19 books106 followers
Andrew J. Peters is an author, an educator, and an activist. His books have won the Silver Falchion award and been a finalist at the Foreword INDIES (The City of Seven Gods), as well as a Readers' Choice pick at The Romance Reviews (the Werecat series). He has written two fantasy books for young adults (The Seventh Pleiade, Banished Sons of Poseidon), and he is the author of the adult novel Poseidon and Cleito.

His latest novel Irresistible is a gay rom-com based on the oldest extant romance novel in the world.

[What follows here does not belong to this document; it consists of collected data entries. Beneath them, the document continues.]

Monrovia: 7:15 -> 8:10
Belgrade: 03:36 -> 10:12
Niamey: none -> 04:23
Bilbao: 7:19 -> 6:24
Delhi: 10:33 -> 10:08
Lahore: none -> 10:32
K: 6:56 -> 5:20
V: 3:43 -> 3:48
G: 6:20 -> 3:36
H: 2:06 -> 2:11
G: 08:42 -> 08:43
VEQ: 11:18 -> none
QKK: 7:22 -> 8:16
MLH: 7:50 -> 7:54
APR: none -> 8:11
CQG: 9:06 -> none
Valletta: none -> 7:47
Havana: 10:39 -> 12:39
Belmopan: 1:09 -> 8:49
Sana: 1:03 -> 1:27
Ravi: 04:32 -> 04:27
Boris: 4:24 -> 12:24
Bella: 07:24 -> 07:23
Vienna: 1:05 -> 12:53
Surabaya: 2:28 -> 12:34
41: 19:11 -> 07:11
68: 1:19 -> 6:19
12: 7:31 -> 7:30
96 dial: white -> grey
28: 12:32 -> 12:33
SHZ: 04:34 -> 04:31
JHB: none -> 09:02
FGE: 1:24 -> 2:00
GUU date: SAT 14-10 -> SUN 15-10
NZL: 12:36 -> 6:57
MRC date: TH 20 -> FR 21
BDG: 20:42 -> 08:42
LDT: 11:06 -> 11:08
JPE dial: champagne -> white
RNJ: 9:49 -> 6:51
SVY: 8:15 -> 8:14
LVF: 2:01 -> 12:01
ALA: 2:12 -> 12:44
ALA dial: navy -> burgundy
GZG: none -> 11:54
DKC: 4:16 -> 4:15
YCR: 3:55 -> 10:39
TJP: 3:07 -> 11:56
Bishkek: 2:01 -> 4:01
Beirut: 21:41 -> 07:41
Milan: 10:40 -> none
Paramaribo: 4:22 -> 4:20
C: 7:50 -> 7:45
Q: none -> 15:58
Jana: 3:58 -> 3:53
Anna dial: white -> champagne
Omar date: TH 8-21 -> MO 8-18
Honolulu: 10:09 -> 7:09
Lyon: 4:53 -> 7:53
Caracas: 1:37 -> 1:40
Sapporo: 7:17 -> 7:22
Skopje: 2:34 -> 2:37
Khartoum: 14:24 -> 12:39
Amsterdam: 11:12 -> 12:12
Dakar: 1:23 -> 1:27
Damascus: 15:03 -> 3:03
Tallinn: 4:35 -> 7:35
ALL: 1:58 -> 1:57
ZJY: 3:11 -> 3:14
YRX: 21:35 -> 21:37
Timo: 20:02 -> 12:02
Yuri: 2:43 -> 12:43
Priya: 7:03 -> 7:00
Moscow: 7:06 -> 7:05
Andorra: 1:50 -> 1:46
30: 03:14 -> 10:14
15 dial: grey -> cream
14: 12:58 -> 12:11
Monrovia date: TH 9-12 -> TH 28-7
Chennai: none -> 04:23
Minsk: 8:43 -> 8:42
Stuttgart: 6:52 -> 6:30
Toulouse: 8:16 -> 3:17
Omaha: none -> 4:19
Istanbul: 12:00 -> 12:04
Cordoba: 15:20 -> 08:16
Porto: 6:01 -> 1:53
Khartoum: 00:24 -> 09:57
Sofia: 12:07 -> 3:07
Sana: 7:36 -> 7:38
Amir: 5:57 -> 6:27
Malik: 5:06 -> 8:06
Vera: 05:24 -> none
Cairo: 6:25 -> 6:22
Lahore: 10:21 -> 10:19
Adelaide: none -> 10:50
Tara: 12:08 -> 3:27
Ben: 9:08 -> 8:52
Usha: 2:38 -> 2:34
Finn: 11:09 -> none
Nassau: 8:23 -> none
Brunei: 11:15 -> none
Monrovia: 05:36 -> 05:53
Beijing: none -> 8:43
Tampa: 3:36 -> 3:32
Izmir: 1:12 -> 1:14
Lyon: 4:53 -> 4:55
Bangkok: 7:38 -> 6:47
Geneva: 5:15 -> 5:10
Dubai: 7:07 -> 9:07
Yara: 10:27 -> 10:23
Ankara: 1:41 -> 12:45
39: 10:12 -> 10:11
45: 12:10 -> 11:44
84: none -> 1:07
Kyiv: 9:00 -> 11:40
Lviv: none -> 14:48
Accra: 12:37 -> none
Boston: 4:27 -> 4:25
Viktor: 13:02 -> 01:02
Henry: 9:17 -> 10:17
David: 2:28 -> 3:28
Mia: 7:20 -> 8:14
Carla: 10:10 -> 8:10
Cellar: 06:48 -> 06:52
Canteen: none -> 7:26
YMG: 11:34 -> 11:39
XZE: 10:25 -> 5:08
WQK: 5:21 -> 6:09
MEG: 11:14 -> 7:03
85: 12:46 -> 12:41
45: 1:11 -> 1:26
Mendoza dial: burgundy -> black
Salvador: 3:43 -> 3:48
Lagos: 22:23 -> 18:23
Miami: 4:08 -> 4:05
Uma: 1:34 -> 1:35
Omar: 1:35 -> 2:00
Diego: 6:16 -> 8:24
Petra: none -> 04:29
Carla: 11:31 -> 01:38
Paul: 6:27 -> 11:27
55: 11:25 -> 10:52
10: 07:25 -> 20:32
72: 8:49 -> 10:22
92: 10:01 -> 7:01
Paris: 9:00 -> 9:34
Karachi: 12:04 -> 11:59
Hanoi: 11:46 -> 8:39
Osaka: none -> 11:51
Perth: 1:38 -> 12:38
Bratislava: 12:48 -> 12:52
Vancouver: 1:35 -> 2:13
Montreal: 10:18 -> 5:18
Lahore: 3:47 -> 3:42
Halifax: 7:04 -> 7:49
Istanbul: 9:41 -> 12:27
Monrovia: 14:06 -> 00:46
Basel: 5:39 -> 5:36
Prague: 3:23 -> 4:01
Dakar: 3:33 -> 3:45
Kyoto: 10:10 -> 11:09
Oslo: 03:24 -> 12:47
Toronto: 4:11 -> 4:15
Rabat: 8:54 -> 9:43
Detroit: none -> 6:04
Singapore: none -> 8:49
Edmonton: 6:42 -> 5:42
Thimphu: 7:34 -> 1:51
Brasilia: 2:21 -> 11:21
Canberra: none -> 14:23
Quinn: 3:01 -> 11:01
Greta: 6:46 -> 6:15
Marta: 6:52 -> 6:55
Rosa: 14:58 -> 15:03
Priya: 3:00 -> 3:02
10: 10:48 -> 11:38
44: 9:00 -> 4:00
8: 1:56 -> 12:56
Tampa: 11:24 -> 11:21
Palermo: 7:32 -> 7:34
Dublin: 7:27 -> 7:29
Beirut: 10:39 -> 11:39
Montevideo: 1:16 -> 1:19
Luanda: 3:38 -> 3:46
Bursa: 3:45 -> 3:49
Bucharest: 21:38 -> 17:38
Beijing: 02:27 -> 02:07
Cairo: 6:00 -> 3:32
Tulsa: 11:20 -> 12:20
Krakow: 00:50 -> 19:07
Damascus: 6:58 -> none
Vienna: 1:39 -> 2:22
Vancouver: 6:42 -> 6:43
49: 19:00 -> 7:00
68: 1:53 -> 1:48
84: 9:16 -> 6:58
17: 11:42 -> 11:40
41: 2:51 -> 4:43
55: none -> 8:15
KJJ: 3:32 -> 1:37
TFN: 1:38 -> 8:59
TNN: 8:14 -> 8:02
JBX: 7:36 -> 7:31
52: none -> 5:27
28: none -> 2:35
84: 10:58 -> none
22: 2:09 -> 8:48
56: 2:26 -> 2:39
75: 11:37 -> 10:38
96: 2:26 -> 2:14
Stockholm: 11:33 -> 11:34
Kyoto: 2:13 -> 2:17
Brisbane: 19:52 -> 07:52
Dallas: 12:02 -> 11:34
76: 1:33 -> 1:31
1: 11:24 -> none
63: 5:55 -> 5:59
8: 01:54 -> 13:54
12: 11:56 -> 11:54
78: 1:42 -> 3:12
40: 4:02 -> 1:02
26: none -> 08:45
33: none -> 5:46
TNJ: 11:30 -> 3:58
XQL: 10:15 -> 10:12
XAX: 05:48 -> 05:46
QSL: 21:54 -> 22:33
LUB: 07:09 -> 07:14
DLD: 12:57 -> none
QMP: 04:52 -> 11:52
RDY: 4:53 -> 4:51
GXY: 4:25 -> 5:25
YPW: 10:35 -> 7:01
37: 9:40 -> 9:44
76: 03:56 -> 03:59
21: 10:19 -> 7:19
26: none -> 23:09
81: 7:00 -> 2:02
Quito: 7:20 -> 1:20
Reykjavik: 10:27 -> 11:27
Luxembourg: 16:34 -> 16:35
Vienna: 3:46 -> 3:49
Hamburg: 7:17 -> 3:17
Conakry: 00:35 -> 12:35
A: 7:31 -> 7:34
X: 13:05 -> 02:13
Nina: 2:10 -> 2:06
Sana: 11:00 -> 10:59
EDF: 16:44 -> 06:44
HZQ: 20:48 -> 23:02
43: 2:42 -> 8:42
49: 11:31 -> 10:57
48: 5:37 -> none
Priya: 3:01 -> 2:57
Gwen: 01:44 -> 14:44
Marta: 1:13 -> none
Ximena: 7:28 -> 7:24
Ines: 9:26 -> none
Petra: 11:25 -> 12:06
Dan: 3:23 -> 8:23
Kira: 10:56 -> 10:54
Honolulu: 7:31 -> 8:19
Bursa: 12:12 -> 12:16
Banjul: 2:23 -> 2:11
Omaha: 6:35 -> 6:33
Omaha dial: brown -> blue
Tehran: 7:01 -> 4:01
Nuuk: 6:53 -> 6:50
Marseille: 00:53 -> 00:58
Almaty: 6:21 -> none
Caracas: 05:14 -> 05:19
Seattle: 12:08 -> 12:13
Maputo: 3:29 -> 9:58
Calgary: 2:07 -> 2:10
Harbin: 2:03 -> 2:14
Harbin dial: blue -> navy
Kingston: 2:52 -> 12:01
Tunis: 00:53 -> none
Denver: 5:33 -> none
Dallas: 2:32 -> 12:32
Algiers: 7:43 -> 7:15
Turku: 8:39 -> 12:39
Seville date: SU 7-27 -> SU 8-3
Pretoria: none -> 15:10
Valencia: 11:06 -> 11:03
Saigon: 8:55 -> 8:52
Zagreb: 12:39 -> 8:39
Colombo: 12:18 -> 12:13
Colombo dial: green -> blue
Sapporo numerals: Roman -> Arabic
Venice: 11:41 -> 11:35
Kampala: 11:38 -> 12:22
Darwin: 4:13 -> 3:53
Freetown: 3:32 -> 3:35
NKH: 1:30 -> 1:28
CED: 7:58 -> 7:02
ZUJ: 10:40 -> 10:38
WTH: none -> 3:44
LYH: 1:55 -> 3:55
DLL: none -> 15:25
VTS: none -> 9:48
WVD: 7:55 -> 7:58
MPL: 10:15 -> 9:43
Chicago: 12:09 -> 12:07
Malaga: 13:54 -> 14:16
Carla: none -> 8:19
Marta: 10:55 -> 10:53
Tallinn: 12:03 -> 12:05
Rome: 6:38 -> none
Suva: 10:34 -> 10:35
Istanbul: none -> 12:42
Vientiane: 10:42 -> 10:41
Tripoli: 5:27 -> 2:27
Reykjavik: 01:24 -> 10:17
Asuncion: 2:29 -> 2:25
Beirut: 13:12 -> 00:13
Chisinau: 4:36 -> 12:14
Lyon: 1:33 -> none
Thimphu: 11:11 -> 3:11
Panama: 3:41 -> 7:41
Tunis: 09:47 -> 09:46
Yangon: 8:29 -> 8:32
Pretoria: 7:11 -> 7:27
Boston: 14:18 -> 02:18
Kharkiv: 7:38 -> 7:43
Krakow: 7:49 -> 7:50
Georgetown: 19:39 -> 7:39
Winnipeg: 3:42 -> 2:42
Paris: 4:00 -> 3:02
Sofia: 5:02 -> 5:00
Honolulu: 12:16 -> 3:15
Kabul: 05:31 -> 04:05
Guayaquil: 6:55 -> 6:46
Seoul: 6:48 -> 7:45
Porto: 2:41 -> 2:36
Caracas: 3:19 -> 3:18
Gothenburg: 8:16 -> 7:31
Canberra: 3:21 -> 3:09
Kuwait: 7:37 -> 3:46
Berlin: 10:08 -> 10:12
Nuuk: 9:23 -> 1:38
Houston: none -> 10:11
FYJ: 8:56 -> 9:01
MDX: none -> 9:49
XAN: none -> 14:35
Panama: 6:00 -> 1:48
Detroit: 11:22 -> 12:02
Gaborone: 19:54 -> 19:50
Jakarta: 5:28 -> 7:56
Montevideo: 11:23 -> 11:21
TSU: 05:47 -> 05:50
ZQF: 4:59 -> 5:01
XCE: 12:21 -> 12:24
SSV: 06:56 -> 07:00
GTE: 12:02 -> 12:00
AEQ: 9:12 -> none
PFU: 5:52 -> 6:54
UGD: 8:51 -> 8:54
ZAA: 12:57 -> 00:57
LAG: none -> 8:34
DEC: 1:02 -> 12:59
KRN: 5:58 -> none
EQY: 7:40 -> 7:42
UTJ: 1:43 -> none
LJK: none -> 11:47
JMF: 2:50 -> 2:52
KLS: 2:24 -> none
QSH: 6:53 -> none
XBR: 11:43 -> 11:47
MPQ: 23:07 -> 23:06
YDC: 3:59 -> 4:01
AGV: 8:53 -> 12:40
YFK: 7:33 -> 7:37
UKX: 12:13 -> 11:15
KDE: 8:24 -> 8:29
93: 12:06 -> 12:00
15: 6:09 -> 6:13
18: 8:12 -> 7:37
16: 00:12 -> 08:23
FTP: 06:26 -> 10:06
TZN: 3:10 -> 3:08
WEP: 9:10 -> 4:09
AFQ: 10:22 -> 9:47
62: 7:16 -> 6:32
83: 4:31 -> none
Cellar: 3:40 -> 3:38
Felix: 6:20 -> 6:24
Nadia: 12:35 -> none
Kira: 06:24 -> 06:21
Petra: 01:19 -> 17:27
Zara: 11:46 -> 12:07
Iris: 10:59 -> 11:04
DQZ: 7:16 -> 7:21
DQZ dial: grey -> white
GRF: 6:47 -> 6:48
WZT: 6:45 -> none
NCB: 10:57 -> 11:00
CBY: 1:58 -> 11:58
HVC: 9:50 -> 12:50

Andrew grew up in Amherst, New York, studied psychology at Cornell University, and has spent most of his career as a social worker and an advocate for lesbian, gay, bisexual and transgender youth.

Most of Andrew’s work takes inspiration from mythological themes, but as a young writer, he adored Agatha Christie. At Smallwood Elementary School, he was briefly a literary celebrity when his school principal invited him to read from his novel Murder at Moosewood Mansion over the P.A. system at lunch.

In the 90s, Andrew founded a ‘Coffeehouse’ in suburban Long Island to provide a safe place for LGBT teens to make friends, express themselves through the creative arts, and get help if they needed it. While he writes about fantasy worlds, his work tends to feature LGBT characters, and he is proud to write gay fiction for readers of all ages.

Andrew lives in New York City with his husband Genaro and their cat Chloë. Outside of writing, he is an administrator and an adjunct professor at Adelphi University School of Social Work.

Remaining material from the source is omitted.